Wed, 20 Feb 2013 - 3:21 PM CST

Foot washing
Madison AG Pastor Peter Joudry washes the feet of Stephen Perry, who pastored the church from 1985-90 as well as 1995-2007.

When he applied for the job as lead pastor, Peter A. Joudry knew Madison (Indiana) Assembly of God (MAG) had a reputation for mistreating clergy during the past three decades. Nevertheless, Joudry soldiered on through a seven-month vetting process that included a dozen interviews before the congregation elected him in April 2011.

However, by the seventh month of his tenure, old, entrenched patterns began to resurface. By the ninth month, 40 percent of the 260-member congregation had left.

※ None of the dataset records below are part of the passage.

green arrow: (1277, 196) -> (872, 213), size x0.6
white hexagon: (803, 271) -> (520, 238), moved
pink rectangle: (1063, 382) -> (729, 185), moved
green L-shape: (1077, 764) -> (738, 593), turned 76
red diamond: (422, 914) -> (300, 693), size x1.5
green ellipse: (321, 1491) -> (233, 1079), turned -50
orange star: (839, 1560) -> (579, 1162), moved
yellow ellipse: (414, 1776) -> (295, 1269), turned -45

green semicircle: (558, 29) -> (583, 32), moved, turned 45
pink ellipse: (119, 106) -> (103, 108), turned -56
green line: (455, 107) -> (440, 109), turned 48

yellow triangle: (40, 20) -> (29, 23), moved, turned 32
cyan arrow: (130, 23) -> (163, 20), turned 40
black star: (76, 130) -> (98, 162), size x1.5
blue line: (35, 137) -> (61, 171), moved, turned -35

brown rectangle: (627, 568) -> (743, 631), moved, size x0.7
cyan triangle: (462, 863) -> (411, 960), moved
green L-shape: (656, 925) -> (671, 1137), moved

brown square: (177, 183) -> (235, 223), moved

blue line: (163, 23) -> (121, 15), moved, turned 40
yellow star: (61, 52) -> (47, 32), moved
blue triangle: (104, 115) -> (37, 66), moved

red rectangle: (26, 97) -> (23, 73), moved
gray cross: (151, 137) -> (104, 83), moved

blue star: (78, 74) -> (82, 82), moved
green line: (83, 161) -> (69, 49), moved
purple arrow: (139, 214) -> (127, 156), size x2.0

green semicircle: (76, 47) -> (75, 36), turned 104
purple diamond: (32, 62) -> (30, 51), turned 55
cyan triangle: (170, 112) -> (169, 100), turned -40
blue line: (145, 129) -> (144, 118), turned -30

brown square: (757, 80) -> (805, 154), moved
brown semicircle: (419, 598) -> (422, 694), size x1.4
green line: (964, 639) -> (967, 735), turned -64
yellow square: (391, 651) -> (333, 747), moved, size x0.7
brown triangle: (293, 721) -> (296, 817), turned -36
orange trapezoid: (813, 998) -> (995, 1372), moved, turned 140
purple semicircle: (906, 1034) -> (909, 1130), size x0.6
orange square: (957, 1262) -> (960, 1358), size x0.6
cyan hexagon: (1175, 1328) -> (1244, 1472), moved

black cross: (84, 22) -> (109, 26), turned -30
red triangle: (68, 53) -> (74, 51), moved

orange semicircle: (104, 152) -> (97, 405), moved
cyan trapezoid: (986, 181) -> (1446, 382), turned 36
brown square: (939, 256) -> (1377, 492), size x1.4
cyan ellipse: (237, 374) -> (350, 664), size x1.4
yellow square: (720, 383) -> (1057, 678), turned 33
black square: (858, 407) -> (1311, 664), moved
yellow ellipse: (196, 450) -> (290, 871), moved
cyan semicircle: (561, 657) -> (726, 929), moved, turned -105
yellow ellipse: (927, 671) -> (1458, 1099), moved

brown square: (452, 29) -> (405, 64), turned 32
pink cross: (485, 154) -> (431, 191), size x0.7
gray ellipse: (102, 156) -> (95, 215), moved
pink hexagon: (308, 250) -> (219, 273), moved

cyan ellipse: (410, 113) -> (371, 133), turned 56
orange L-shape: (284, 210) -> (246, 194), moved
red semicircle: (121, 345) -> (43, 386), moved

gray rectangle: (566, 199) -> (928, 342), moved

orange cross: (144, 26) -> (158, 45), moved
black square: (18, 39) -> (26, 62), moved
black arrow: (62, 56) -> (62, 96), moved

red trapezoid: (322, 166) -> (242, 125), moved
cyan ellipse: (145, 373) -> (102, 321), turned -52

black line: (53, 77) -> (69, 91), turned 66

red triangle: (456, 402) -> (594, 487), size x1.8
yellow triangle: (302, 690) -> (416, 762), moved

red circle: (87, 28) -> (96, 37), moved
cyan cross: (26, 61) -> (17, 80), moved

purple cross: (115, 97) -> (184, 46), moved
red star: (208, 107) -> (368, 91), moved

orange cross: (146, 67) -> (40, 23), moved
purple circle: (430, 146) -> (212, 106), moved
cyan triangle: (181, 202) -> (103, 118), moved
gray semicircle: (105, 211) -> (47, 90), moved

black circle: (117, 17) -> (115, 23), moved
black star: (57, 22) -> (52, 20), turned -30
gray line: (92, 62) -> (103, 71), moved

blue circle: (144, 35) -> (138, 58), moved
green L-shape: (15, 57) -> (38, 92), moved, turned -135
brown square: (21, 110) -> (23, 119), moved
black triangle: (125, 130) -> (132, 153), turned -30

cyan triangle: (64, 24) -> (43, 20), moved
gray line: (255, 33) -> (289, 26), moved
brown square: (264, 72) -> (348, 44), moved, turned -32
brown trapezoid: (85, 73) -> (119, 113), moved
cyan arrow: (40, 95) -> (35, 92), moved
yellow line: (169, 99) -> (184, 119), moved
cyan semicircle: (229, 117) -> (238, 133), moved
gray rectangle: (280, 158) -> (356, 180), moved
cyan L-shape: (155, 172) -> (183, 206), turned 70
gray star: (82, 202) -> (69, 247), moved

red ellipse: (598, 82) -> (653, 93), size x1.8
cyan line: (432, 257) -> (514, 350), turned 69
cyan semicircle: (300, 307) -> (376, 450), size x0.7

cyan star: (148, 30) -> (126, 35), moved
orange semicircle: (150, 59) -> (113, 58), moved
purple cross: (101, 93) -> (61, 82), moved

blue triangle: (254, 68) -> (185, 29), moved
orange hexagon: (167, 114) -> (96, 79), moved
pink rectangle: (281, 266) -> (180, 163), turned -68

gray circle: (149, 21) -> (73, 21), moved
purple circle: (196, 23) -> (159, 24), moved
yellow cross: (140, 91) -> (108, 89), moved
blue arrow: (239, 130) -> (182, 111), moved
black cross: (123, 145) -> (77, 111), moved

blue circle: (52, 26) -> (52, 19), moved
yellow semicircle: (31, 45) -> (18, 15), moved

Soon afterward, Joudry invited the four men who had preceded him as pastor during the previous 30 years to a reconciliation weekend at the church.

Even though many of the members who had wounded the pastors no longer attend MAG, Joudry determined to apologize for the offenses committed against the leaders. As an act of contrition, Joudry and his wife, Ruth, washed the feet of pastors and their wives dating back to 1983: Don and Barb Fisher; Stephen and Patty Perry; Ron and Dorene Bontrager; and Chuck and Susie Lynch. Members of the congregation gathered around the guests amid tears and hugs.

Before the foot-washing ceremony, as the four former pastors and their spouses sat on the platform, Joudry led the congregation in prayers of confession and repentance.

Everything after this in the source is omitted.